We drive back past a sand bank, which Vittorio and his friends cleared of plastic a few weeks ago, and another that needs to be done.
Very high tides are more and more frequent here now. The city floods far more than it used to and the erosion is devastating. It is especially bad because of the salt in the water.
Jane Da Mosto is from London originally but a Venetian for 25 years and an environment scientist who now depressingly finds her subject all around her.
“I do think that Venice could be an important example to other places around the world,” she tells me.
“Venice is a unique city but the single critical issues that are challenging Venice are very common to other places, but its true we have benefit here in Venice of seeing things close up and magnified and also having an impact on the scale of this city because its relatively small and tightly packed.”
“I do think Venice is kind of the canary in the mine because it has so much international attention on what happens to Venice everybody thinks of Venice, most people love Venice so we really are at the coal face of showing that the future is possible.”

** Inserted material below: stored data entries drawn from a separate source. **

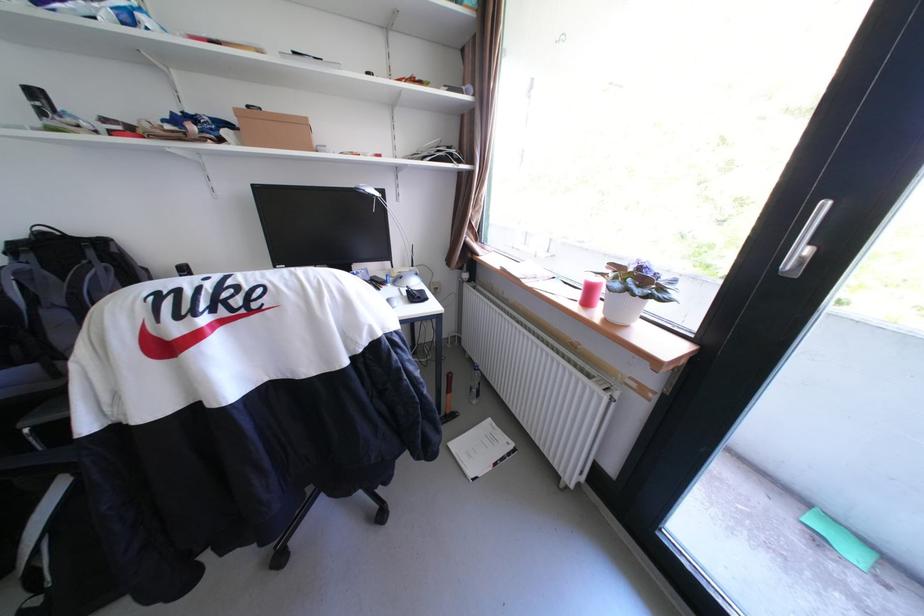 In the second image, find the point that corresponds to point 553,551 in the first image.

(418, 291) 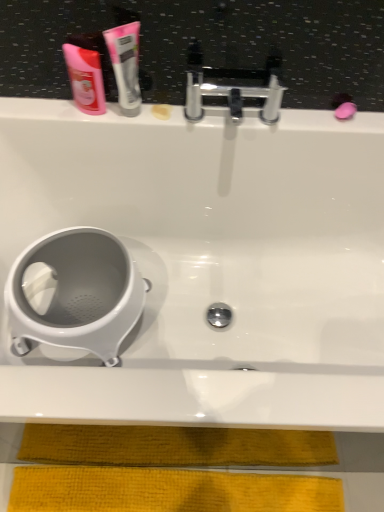 Question: Can you confirm if white plastic toilet at lower left is smaller than white glossy tube at upper center?

Choices:
 (A) yes
 (B) no

Answer: (B)

Question: From a real-world perspective, is white plastic toilet at lower left on white glossy tube at upper center?

Choices:
 (A) no
 (B) yes

Answer: (A)

Question: Is white plastic toilet at lower left bigger than white glossy tube at upper center?

Choices:
 (A) no
 (B) yes

Answer: (B)

Question: Does white plastic toilet at lower left come in front of white glossy tube at upper center?

Choices:
 (A) no
 (B) yes

Answer: (A)

Question: Can you confirm if white plastic toilet at lower left is thinner than white glossy tube at upper center?

Choices:
 (A) yes
 (B) no

Answer: (B)

Question: Looking at their shapes, would you say polished chrome faucet at upper center is wider or thinner than white glossy bathtub at center?

Choices:
 (A) wide
 (B) thin

Answer: (B)

Question: From a real-world perspective, is polished chrome faucet at upper center physically located above or below white glossy bathtub at center?

Choices:
 (A) below
 (B) above

Answer: (B)

Question: From the image's perspective, relative to white glossy bathtub at center, is polished chrome faucet at upper center above or below?

Choices:
 (A) below
 (B) above

Answer: (B)

Question: Looking at the image, does polished chrome faucet at upper center seem bigger or smaller compared to white glossy bathtub at center?

Choices:
 (A) big
 (B) small

Answer: (B)

Question: From a real-world perspective, is white plastic toilet at lower left above or below white glossy bathtub at center?

Choices:
 (A) below
 (B) above

Answer: (A)

Question: Looking at the image, does white plastic toilet at lower left seem bigger or smaller compared to white glossy bathtub at center?

Choices:
 (A) big
 (B) small

Answer: (B)

Question: In terms of height, does white plastic toilet at lower left look taller or shorter compared to white glossy bathtub at center?

Choices:
 (A) short
 (B) tall

Answer: (A)

Question: Considering their positions, is white plastic toilet at lower left located in front of or behind white glossy bathtub at center?

Choices:
 (A) front
 (B) behind

Answer: (B)

Question: From their relative heights in the image, would you say white glossy bathtub at center is taller or shorter than white plastic toilet at lower left?

Choices:
 (A) tall
 (B) short

Answer: (A)

Question: In the image, is white glossy bathtub at center positioned in front of or behind white plastic toilet at lower left?

Choices:
 (A) behind
 (B) front

Answer: (B) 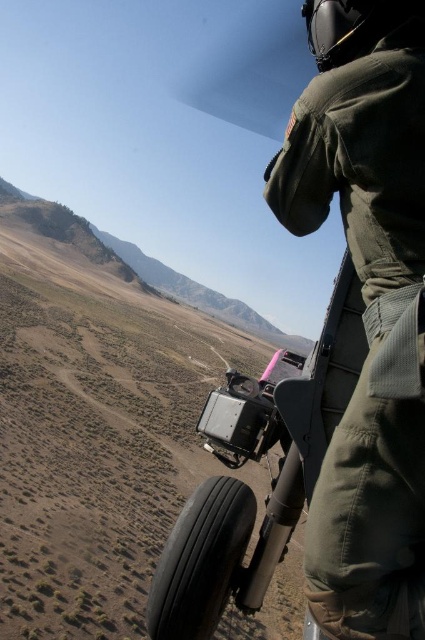 Question: Does green fabric uniform at upper right appear on the right side of black rubber tire at lower center?

Choices:
 (A) no
 (B) yes

Answer: (B)

Question: In this image, where is green fabric uniform at upper right located relative to black rubber tire at lower center?

Choices:
 (A) right
 (B) left

Answer: (A)

Question: Which of the following is the closest to the observer?

Choices:
 (A) green fabric uniform at upper right
 (B) black rubber tire at lower center

Answer: (A)

Question: Is green fabric uniform at upper right in front of black rubber tire at lower center?

Choices:
 (A) no
 (B) yes

Answer: (B) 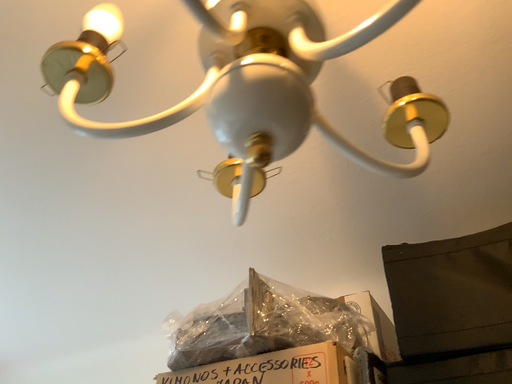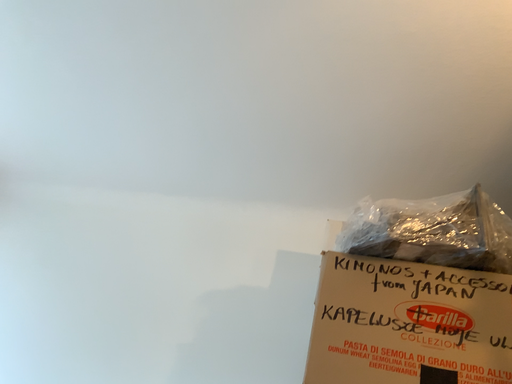 Question: How did the camera likely rotate when shooting the video?

Choices:
 (A) rotated upward
 (B) rotated downward

Answer: (B) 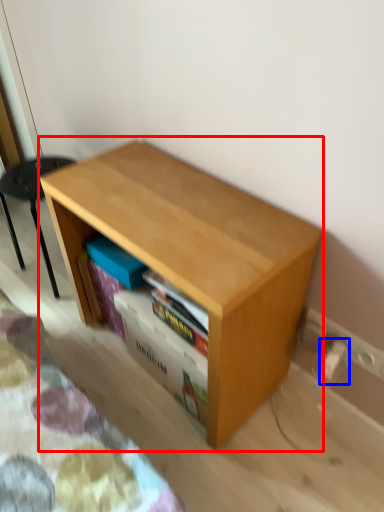 Question: Which point is closer to the camera, table (highlighted by a red box) or electric outlet (highlighted by a blue box)?

Choices:
 (A) table
 (B) electric outlet

Answer: (A) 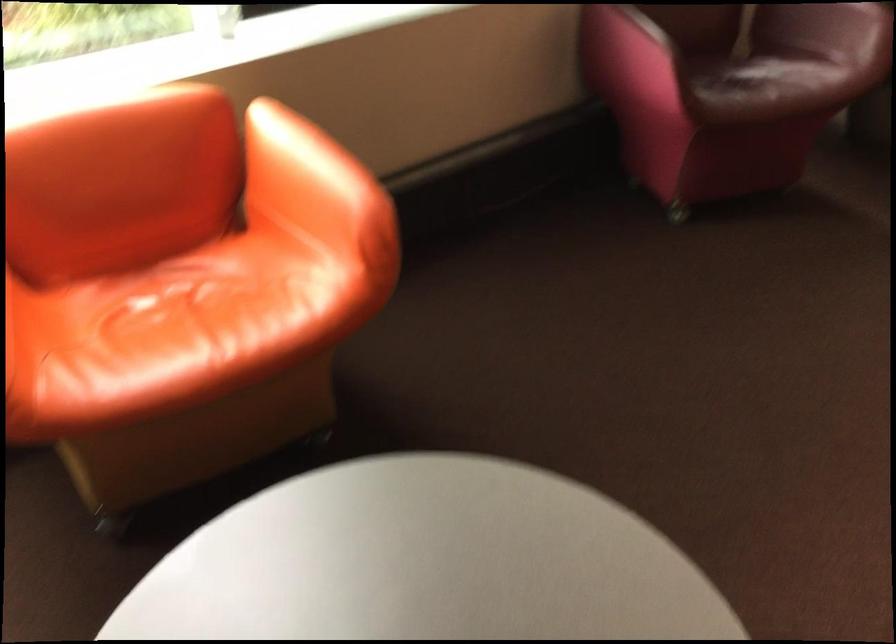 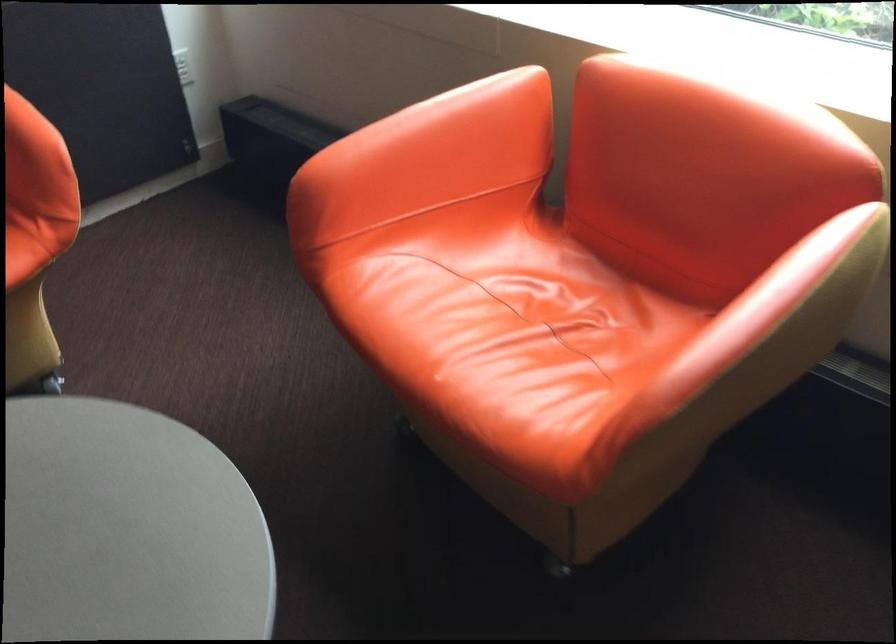 The point at (122, 313) is marked in the first image. Where is the corresponding point in the second image?

(519, 277) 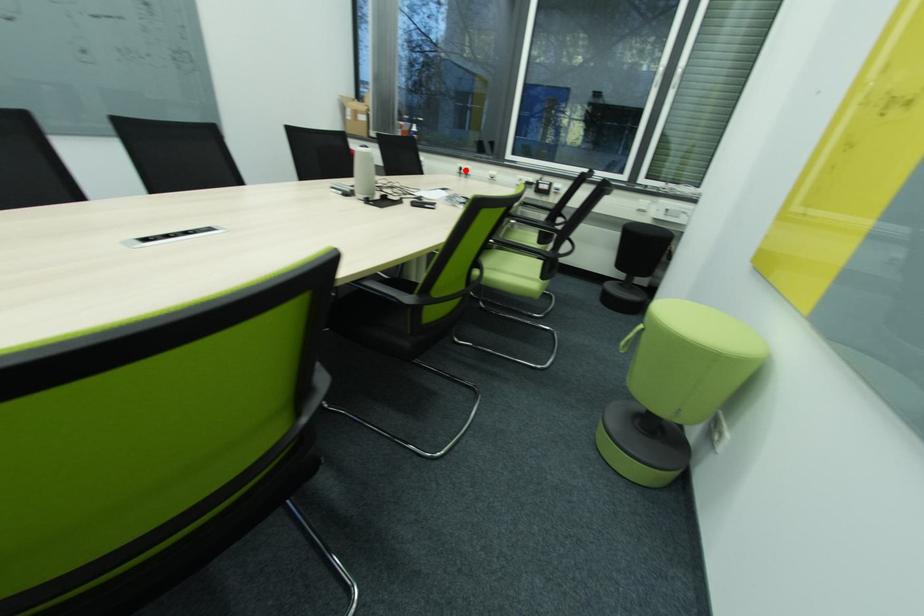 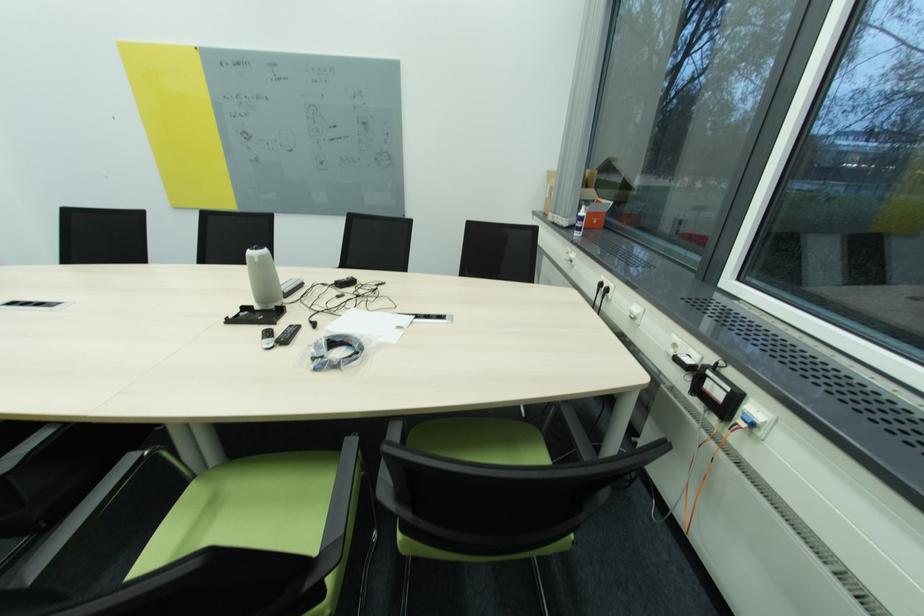 Question: I am providing you with two images of the same scene from different viewpoints. Given a red point in image1, look at the same physical point in image2. Is it:

Choices:
 (A) Closer to the viewpoint
 (B) Farther from the viewpoint

Answer: (A) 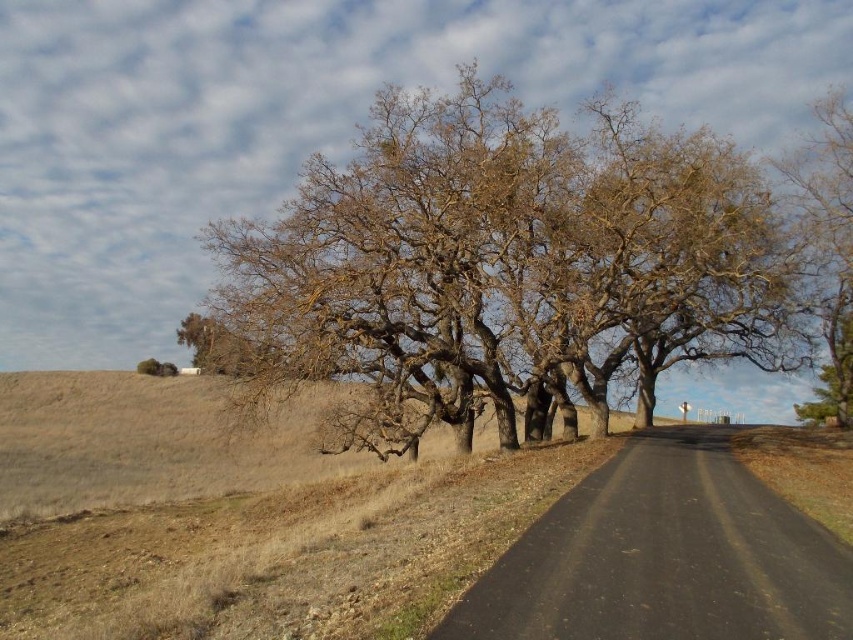 You are standing on the road looking at the tree. There are two points marked on the image. The first point is at coordinate point(161, 492) and the second is at point(844, 413). Which point is closer to you?

Point(161, 492) is closer to you than point(844, 413).

You are driving along the road and see two points marked on the map. The first point is at coordinate point(x=512, y=164) and the second is at point(x=345, y=390). According to the scene, which point is closer to you as you drive along the road?

Point(x=512, y=164) is in front of point(x=345, y=390), so it is closer to you as you drive along the road. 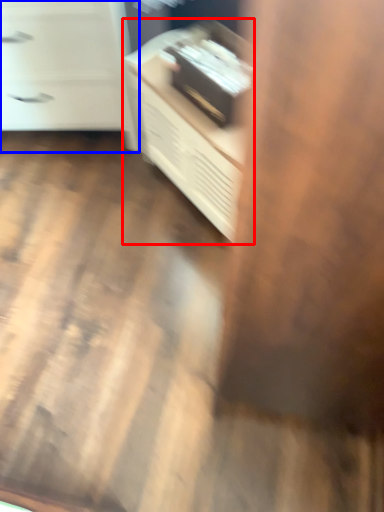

Back in St Mark’s Square the crowds have gathered. On a daily basis now there are double the number of tourists as they are residents. Regularly, 100,000 visit on a single day.
On the corner of the square is Gelateria Al Todaro. It was opened in 1948 by Giovanni Barbalich and brought ice cream to to the city for the first time.
It’s run now by Giovanni’s great grandson Claudio Vernier.
“I am here because I want to do something for this city. I try and I think that a lot of persons – not only Venetians but everyone in the world who love Venice – want to do it. In my opinion we have to think about the city against the pollution, against the over-tourism so we have do decide how many person every day,” Claudio says.
He is also the president of the St Mark’s Square Traders Association and spends much time these days worrying about flooding.
“There are a lot of studies and yes it’s always more frequent. Yes it is,” he says.
“But now we have not only the problem of the high tide but it’s also the waves because a lot of water enter from the sea and its really strong and the pressure on the buildings that is terrible.
“It’s not like a lake, its like a river so really really strong water against the buildings, the palaces.”
Back on the canal with Vittorio, I ask how much he worries about his city.
“Quite a bit, yes. Recently more than I used to. It’s because I have become more active and I get to see all of the problems with a sense of being here.”
What’s encouraging is that he and his young friends are increasingly active in trying to help campaign for the protection and preservation of the city. He and his friends run a grass roots association called Venice Calls.
But up against that is the realisation that fewer and fewer people actually live in the city. The population is in decline.
Vittorio says: “I definitely think it’s important to invest in the young community of Venice and to help them find a place to live in Venice to keep them within the community so that they can help prevent these problems.
“If the motive is instead to fill it up with tourism and get more and more people from outside coming to live here that will lead to Venetians leaving the city and it becomes Disneyland.”
His mother Jane agrees.
“If you save Venice as a living city with its resident population who know how to care for it, Venice is a better place to visit and also Venice is a microcosm of how to save a place that is relevant to the future of the world,” she says.
Jane lives in a sinking city surrounded by a rising sea and unsustainable unregulated growth in tourists but she is not despondent.
“All the problems of Venice can be broken down into the component parts and analysed objectively and solutions can be found,” she adds.
“We are not trying to inhabit Mars; we are trying to fix things in a city that’s been here for 1,000 years and I don’t want to be part of the population that lets it all just slip away.”